George Osborne's family firm to see business rates for London showroom drop
George Osborne's upmarket family wallpaper firm is to enjoy a business rates cut of more than £3,400 a year for its showroom in London's swanky King's Road, while shops on the same street are facing eye-watering hikes.
The revelation comes after George Osborne's shock appointment as the new editor of London newspaper the Evening Standard, which has been a staunch campaigner for urgent reform of business rates ahead of next month's revaluation.
Osborne & Little - the firm co-founded by his father Sir Peter Osborne - will see its London shop rates bill drop by 3.8% a year on average over the next five years , according to figures compiled for the Press Association.
The data from business rent and rates specialists CVS shows Osborne & Little's shop rates will fall on average by £3,445 to £87,030 a year.
But while the ousted chancellor's family firm is seeing rates fall for its London showroom, other retailers across the capital are being hit with crippling rises.
Even just a few doors down on the same street, other shops, pubs and restaurants are seeing steep increases.
Rising property prices on King's Road - one of London's most famous shopping streets - mean that some shops will see rate increases of more than 50%, except for a small number seeing cuts, including Osborne & Little.
Rates for one small shopping mall on the road will go up by 74%.
Business rates - the commercial equivalent of council tax - will soar by more than 20% on average for shops in the wider borough of Kensington & Chelsea in 2017/18, according to CVS.
Liberal Democrat leader Tim Farron said it was a "kick in the teeth" for those being hit hard by the rates changes.
He said: "This shows the absurdity of the system.
"The rich business gets a cut while others around it see their rates soar.
"I'm sure this was unintentional, but it will be a kick in the teeth for millions of small businesses."
Mr Osborne, who was sacked by Theresa May after she became Prime Minister last year, is understood to own a 15% share in Osborne & Little through a trust.
Details of Osborne & Little's showroom rates cut is likely to come as an embarrassment to Evening Standard owner Evgeny Lebedev, given the paper's campaign that has slammed the system as a "punitive and regressive tax on jobs and growth".
It also follows a dire week for the Conservatives after Chancellor Philip Hammond was forced to U-turn on his Budget hike for self-employed National Insurance Contributions, with the party hit a day later by a record £70,000 fine for failing to accurately report election expenses.
Mr Hammond sought to allay concerns over the April 1 business rate changes with a £435 million relief package in the Budget earlier this month.
But it is still feared that sky-high rate rises in the capital will spark swathes of shop closures and lead to high street job losses.
Mr Osborne's office did not return calls for comment and the Government said it does not comment on individual cases.

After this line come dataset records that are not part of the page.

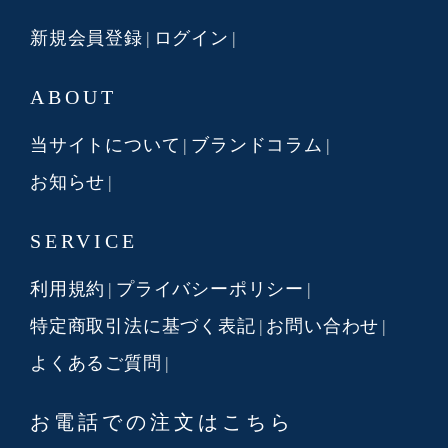
新規会員登録
ログイン
ABOUT
当サイトについて
ブランドコラム
お知らせ
SERVICE
利用規約
プライバシーポリシー
特定商取引法に基づく表記
お問い合わせ
よくあるご質問
お電話での注文はこちら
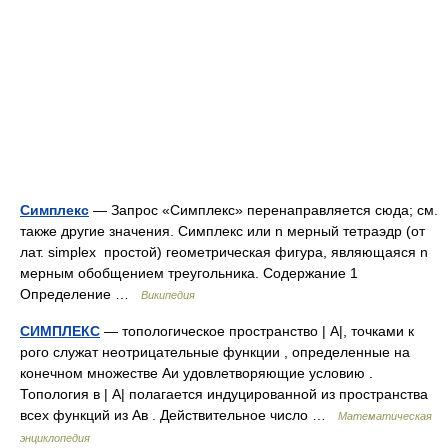
Симплекс
— Запрос «Симплекс» перенаправляется сюда; см.
также другие значения. Симплекс или n мерный тетраэдр (от
лат. simplex простой) геометрическая фигура, являющаяся n
мерным обобщением треугольника. Содержание 1
Определение …
Википедия
СИМПЛЕКС
— топологическое пространство | А|, точками к
рого служат неотрицательные функции , определенные на
конечном множестве Аи удовлетворяющие условию .
Топология в | А| полагается индуцированной из пространства
всех функций из Ав . Действительное число …
Математическая
энциклопедия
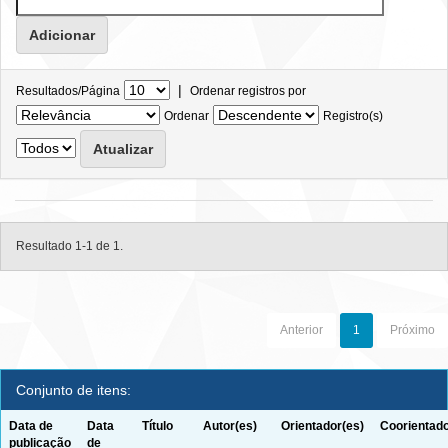
|
Resultados/Página
Ordenar registros por
Ordenar
Registro(s)
Resultado 1-1 de 1.
Anterior
1
Próximo
Conjunto de itens:
Data de
Data
Título
Autor(es)
Orientador(es)
Coorientado
publicação
de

But the Valuation Office Agency (VOA), which sets the rateable value of properties, said: " Rateable values are set independently of ministers by the VOA and reflect the open market rental value on a fixed date - for this revaluation it's April 1 2015.

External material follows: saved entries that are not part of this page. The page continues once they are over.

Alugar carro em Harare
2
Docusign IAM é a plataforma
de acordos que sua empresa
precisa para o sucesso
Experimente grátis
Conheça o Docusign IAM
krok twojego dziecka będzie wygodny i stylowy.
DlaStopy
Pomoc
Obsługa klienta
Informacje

"If those open market values have changed, then rateable values will change with them."
Figures showing Osborne & Little's rates bill follow less than two weeks after details emerged of Mr Osborne's lucrative new business contract with US fund manager BlackRock, for which he will earn £650,000 a year for just one day's work a week.
His cash pile will be boosted further by his new role as editor of the Evening Standard, which he will take up in early May, editing the paper an average of four days a week.
This comes on top of his £74,000-a-year salary as a backbench MP for Tatton, while h e has also earned more than £780,000 in payments for 14 speeches since last September.
Osborne & Little, which has paid no corporation tax since 2008 due to losses rolled over from previous years, also has shops in Munich and Geneva and six across the US.
While its London showroom will see rates fall, average annual rates will rise by 17.5% for its head office in Wandsworth over the next five years, according to CVS.